- _What is required_:
When you return the data, keep every line exactly as it is and leave out the pictures.

(Document understanding data)
========================================

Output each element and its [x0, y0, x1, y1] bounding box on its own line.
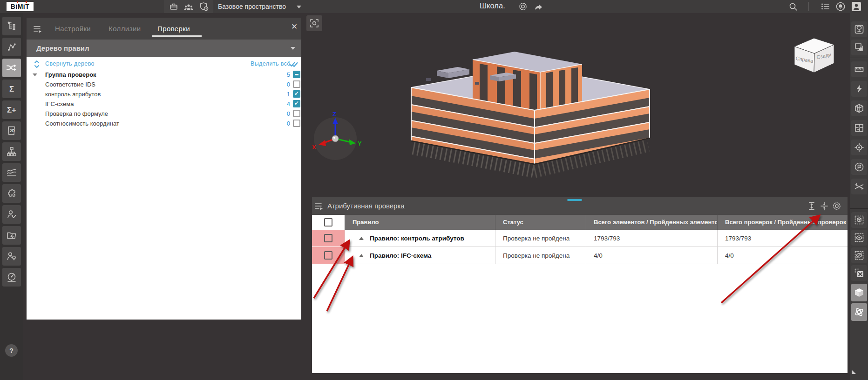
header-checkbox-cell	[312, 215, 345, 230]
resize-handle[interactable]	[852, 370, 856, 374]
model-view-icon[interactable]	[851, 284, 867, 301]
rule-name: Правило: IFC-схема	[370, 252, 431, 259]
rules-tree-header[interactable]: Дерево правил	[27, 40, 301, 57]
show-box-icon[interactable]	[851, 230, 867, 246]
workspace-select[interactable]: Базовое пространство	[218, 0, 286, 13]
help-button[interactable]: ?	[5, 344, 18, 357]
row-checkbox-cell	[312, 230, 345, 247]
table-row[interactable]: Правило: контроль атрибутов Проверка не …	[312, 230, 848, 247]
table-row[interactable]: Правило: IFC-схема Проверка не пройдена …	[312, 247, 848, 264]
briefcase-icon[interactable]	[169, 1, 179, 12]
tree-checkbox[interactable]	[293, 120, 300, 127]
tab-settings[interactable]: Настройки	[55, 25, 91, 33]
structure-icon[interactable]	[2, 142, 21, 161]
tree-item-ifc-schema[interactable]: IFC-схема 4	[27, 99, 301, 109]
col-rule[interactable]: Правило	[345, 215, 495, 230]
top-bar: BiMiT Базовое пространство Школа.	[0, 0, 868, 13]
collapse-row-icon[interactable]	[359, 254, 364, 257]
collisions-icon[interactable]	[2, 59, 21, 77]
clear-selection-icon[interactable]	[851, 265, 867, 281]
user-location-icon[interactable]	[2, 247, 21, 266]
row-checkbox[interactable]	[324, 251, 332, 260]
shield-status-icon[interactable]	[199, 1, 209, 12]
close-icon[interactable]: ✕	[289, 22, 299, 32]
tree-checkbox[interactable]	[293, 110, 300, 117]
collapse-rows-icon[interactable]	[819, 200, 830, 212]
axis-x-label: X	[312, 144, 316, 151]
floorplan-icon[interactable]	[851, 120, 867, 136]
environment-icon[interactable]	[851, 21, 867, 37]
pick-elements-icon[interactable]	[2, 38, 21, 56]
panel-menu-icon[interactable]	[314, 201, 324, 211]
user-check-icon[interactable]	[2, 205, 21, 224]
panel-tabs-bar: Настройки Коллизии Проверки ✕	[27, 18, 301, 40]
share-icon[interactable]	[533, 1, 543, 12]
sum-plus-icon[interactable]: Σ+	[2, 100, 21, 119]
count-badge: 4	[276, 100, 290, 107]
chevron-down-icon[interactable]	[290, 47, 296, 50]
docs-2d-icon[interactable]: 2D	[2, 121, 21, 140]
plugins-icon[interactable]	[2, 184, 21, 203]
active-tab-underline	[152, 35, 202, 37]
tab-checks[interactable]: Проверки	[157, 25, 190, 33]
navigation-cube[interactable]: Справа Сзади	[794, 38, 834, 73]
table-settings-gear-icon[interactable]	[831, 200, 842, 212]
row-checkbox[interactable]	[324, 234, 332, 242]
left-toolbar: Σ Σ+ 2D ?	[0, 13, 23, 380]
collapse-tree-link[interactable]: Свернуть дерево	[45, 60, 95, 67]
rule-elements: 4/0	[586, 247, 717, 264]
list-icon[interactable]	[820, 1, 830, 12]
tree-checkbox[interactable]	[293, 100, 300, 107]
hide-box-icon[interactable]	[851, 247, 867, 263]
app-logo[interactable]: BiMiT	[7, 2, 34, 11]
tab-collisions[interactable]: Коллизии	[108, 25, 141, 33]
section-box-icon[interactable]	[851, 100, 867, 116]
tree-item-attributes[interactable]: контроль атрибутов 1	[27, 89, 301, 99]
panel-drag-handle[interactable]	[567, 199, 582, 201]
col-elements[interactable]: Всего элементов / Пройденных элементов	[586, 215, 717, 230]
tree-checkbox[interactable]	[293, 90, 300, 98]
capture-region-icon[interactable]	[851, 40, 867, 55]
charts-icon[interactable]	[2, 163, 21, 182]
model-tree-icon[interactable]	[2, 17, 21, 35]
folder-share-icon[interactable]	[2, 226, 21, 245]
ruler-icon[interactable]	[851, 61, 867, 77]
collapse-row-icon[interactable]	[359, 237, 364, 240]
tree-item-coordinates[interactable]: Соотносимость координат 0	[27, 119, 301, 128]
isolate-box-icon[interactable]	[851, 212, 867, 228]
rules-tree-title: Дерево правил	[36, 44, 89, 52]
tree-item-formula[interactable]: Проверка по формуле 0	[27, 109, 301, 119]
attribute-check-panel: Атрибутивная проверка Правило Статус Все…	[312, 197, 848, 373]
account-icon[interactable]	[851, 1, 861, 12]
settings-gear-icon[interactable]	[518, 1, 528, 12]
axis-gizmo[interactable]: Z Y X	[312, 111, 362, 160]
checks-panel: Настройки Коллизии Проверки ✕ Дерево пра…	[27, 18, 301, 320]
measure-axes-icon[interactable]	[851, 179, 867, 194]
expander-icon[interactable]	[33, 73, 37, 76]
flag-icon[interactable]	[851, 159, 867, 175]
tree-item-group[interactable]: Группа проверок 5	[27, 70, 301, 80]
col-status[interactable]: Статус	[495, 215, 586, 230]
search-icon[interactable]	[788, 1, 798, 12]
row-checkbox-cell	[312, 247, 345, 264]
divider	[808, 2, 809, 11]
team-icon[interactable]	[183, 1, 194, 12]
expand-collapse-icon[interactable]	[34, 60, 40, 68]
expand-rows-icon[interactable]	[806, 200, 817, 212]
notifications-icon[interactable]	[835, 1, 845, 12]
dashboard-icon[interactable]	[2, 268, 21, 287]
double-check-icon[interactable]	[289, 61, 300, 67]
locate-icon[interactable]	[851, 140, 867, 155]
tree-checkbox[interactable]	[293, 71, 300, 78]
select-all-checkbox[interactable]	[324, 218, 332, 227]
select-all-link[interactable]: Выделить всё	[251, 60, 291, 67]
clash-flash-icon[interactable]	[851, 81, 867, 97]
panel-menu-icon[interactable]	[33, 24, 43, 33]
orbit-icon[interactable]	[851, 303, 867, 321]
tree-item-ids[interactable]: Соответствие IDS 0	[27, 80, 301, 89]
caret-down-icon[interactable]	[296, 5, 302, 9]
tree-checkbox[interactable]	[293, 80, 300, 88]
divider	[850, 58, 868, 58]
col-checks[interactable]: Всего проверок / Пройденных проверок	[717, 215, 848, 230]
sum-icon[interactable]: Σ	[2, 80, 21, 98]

========================================

- _Result of the exercise_:
Output each element and its [x0, y0, x1, y1] bounding box on its own line.
header-checkbox-cell	[312, 215, 345, 230]
resize-handle[interactable]	[852, 370, 856, 374]
model-view-icon[interactable]	[851, 284, 867, 301]
rule-name: Правило: IFC-схема	[370, 252, 431, 259]
rules-tree-header[interactable]: Дерево правил	[27, 40, 301, 57]
show-box-icon[interactable]	[851, 230, 867, 246]
workspace-select[interactable]: Базовое пространство	[218, 0, 286, 13]
help-button[interactable]: ?	[5, 344, 18, 357]
row-checkbox-cell	[312, 230, 345, 247]
table-row[interactable]: Правило: контроль атрибутов Проверка не …	[312, 230, 848, 247]
table-row[interactable]: Правило: IFC-схема Проверка не пройдена …	[312, 247, 848, 264]
briefcase-icon[interactable]	[169, 1, 179, 12]
tree-checkbox[interactable]	[293, 120, 300, 127]
tab-settings[interactable]: Настройки	[55, 25, 91, 33]
structure-icon[interactable]	[2, 142, 21, 161]
tree-item-ifc-schema[interactable]: IFC-схема 4	[27, 99, 301, 109]
col-rule[interactable]: Правило	[345, 215, 495, 230]
top-bar: BiMiT Базовое пространство Школа.	[0, 0, 868, 13]
collapse-row-icon[interactable]	[359, 254, 364, 257]
collisions-icon[interactable]	[2, 59, 21, 77]
clear-selection-icon[interactable]	[851, 265, 867, 281]
user-location-icon[interactable]	[2, 247, 21, 266]
row-checkbox[interactable]	[324, 251, 332, 260]
shield-status-icon[interactable]	[199, 1, 209, 12]
close-icon[interactable]: ✕	[289, 22, 299, 32]
tree-checkbox[interactable]	[293, 110, 300, 117]
collapse-rows-icon[interactable]	[819, 200, 830, 212]
axis-x-label: X	[312, 144, 316, 151]
floorplan-icon[interactable]	[851, 120, 867, 136]
environment-icon[interactable]	[851, 21, 867, 37]
pick-elements-icon[interactable]	[2, 38, 21, 56]
panel-menu-icon[interactable]	[314, 201, 324, 211]
user-check-icon[interactable]	[2, 205, 21, 224]
panel-tabs-bar: Настройки Коллизии Проверки ✕	[27, 18, 301, 40]
share-icon[interactable]	[533, 1, 543, 12]
sum-plus-icon[interactable]: Σ+	[2, 100, 21, 119]
count-badge: 4	[276, 100, 290, 107]
chevron-down-icon[interactable]	[290, 47, 296, 50]
docs-2d-icon[interactable]: 2D	[2, 121, 21, 140]
plugins-icon[interactable]	[2, 184, 21, 203]
active-tab-underline	[152, 35, 202, 37]
tab-checks[interactable]: Проверки	[157, 25, 190, 33]
navigation-cube[interactable]: Справа Сзади	[794, 38, 834, 73]
table-settings-gear-icon[interactable]	[831, 200, 842, 212]
row-checkbox[interactable]	[324, 234, 332, 242]
left-toolbar: Σ Σ+ 2D ?	[0, 13, 23, 380]
collapse-tree-link[interactable]: Свернуть дерево	[45, 60, 95, 67]
rule-elements: 4/0	[586, 247, 717, 264]
list-icon[interactable]	[820, 1, 830, 12]
tree-checkbox[interactable]	[293, 100, 300, 107]
hide-box-icon[interactable]	[851, 247, 867, 263]
app-logo[interactable]: BiMiT	[7, 2, 34, 11]
tab-collisions[interactable]: Коллизии	[108, 25, 141, 33]
section-box-icon[interactable]	[851, 100, 867, 116]
tree-item-attributes[interactable]: контроль атрибутов 1	[27, 89, 301, 99]
panel-drag-handle[interactable]	[567, 199, 582, 201]
col-elements[interactable]: Всего элементов / Пройденных элементов	[586, 215, 717, 230]
tree-checkbox[interactable]	[293, 90, 300, 98]
capture-region-icon[interactable]	[851, 40, 867, 55]
charts-icon[interactable]	[2, 163, 21, 182]
model-tree-icon[interactable]	[2, 17, 21, 35]
folder-share-icon[interactable]	[2, 226, 21, 245]
ruler-icon[interactable]	[851, 61, 867, 77]
collapse-row-icon[interactable]	[359, 237, 364, 240]
tree-item-coordinates[interactable]: Соотносимость координат 0	[27, 119, 301, 128]
isolate-box-icon[interactable]	[851, 212, 867, 228]
rules-tree-title: Дерево правил	[36, 44, 89, 52]
tree-item-formula[interactable]: Проверка по формуле 0	[27, 109, 301, 119]
attribute-check-panel: Атрибутивная проверка Правило Статус Все…	[312, 197, 848, 373]
account-icon[interactable]	[851, 1, 861, 12]
settings-gear-icon[interactable]	[518, 1, 528, 12]
axis-gizmo[interactable]: Z Y X	[312, 111, 362, 160]
checks-panel: Настройки Коллизии Проверки ✕ Дерево пра…	[27, 18, 301, 320]
measure-axes-icon[interactable]	[851, 179, 867, 194]
expander-icon[interactable]	[33, 73, 37, 76]
flag-icon[interactable]	[851, 159, 867, 175]
tree-item-group[interactable]: Группа проверок 5	[27, 70, 301, 80]
col-status[interactable]: Статус	[495, 215, 586, 230]
search-icon[interactable]	[788, 1, 798, 12]
row-checkbox-cell	[312, 247, 345, 264]
divider	[808, 2, 809, 11]
team-icon[interactable]	[183, 1, 194, 12]
expand-collapse-icon[interactable]	[34, 60, 40, 68]
expand-rows-icon[interactable]	[806, 200, 817, 212]
notifications-icon[interactable]	[835, 1, 845, 12]
dashboard-icon[interactable]	[2, 268, 21, 287]
double-check-icon[interactable]	[289, 61, 300, 67]
locate-icon[interactable]	[851, 140, 867, 155]
tree-checkbox[interactable]	[293, 71, 300, 78]
select-all-checkbox[interactable]	[324, 218, 332, 227]
select-all-link[interactable]: Выделить всё	[251, 60, 291, 67]
clash-flash-icon[interactable]	[851, 81, 867, 97]
panel-menu-icon[interactable]	[33, 24, 43, 33]
orbit-icon[interactable]	[851, 303, 867, 321]
tree-item-ids[interactable]: Соответствие IDS 0	[27, 80, 301, 89]
caret-down-icon[interactable]	[296, 5, 302, 9]
tree-checkbox[interactable]	[293, 80, 300, 88]
divider	[850, 58, 868, 58]
col-checks[interactable]: Всего проверок / Пройденных проверок	[717, 215, 848, 230]
sum-icon[interactable]: Σ	[2, 80, 21, 98]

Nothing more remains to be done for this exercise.